You are viewing a plain text version of this content. The canonical link for it is here.
Posted to commits@lucene.apache.org by jp...@apache.org on 2022/11/16 16:04:20 UTC

[lucene] branch main updated: fix bug of incorrect cost after upgradeToBitSet in DocIdSetBuilder class (#11939)

This is an automated email from the ASF dual-hosted git repository.
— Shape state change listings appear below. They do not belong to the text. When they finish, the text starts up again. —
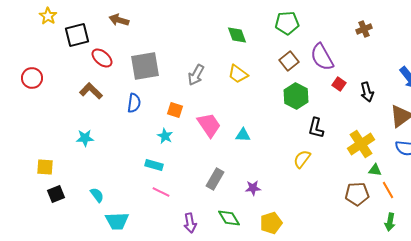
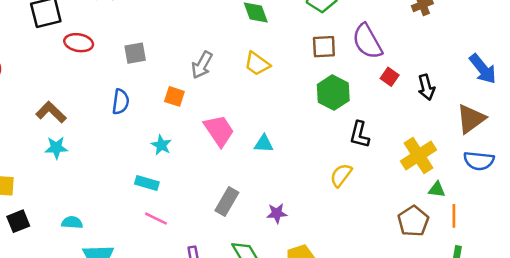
red ellipse: (102, 58) -> (79, 43), turned -30
brown square: (289, 61) -> (324, 47), turned 36
gray square: (145, 66) -> (135, 53), size x0.6
brown L-shape: (91, 91) -> (51, 112), moved
orange square: (175, 110) -> (174, 96), moved
orange line: (388, 190) -> (454, 216), turned 30
brown pentagon: (357, 194) -> (413, 221), turned -30
cyan semicircle: (97, 195) -> (72, 222), turned -49

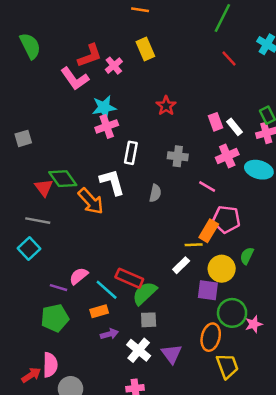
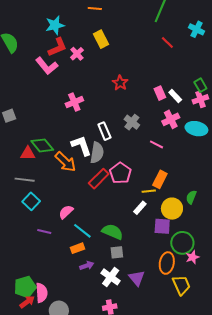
cyan star: (104, 107) -> (55, 25), moved
white rectangle: (131, 153) -> (104, 131), moved, turned -30
gray cross: (178, 156) -> (132, 122), turned 35
red triangle: (44, 188) -> (28, 153), turned -49
gray semicircle: (155, 193) -> (97, 153), moved, size x1.5
pink pentagon: (226, 219) -> (120, 173), moved, turned 30
cyan square: (29, 248) -> (31, 201), moved
pink semicircle: (79, 276) -> (66, 212), moved
red rectangle: (129, 278) -> (99, 179), moved, turned -65
green semicircle: (145, 293) -> (112, 232), turned 70
green pentagon: (55, 318) -> (25, 287), moved
pink star: (254, 324) -> (192, 257), moved

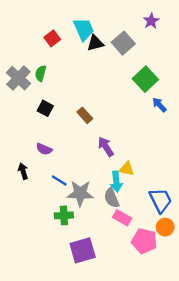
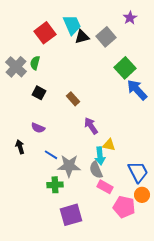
red square: (52, 38) -> (45, 33), size x1.5
blue arrow: (159, 105) -> (137, 90), size x1.6

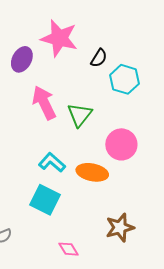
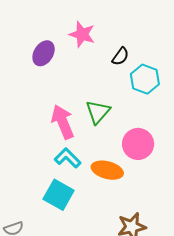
pink star: (59, 38) -> (82, 34), size x0.7
pink arrow: (44, 103) -> (63, 122), moved

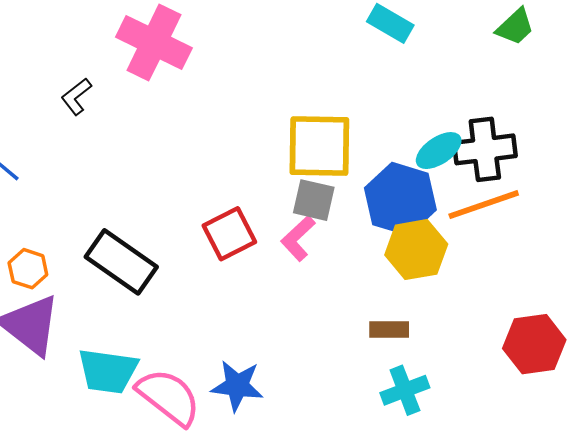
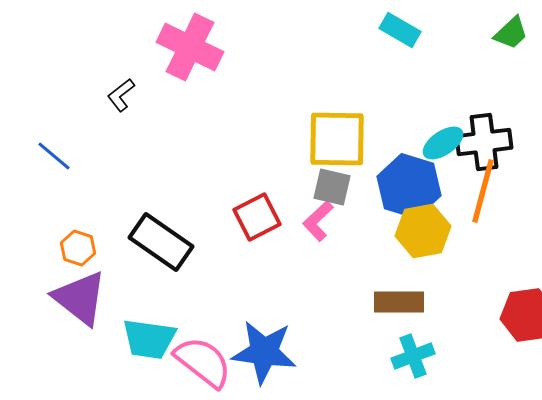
orange line: (484, 205) -> (483, 191), turned -56
brown rectangle: (389, 329) -> (399, 302), size x1.4
blue star: (237, 386) -> (264, 352), size x1.4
jpountz pushed a commit to branch main
in repository https://gitbox.apache.org/repos/asf/lucene.git


The following commit(s) were added to refs/heads/main by this push:
     new 3c5bcb383b5 fix bug of incorrect cost after upgradeToBitSet in DocIdSetBuilder class (#11939)
3c5bcb383b5 is described below

commit 3c5bcb383b5824e410bd3fb3bafd93dc88924cc5
Author: Mao Suhan <ma...@foxmail.com>
AuthorDate: Thu Nov 17 00:04:15 2022 +0800

    fix bug of incorrect cost after upgradeToBitSet in DocIdSetBuilder class (#11939)
---
 lucene/CHANGES.txt                                           |  3 +++
 .../src/java/org/apache/lucene/util/DocIdSetBuilder.java     |  4 ++--
 .../src/test/org/apache/lucene/util/TestDocIdSetBuilder.java | 12 ++++++++++++
 3 files changed, 17 insertions(+), 2 deletions(-)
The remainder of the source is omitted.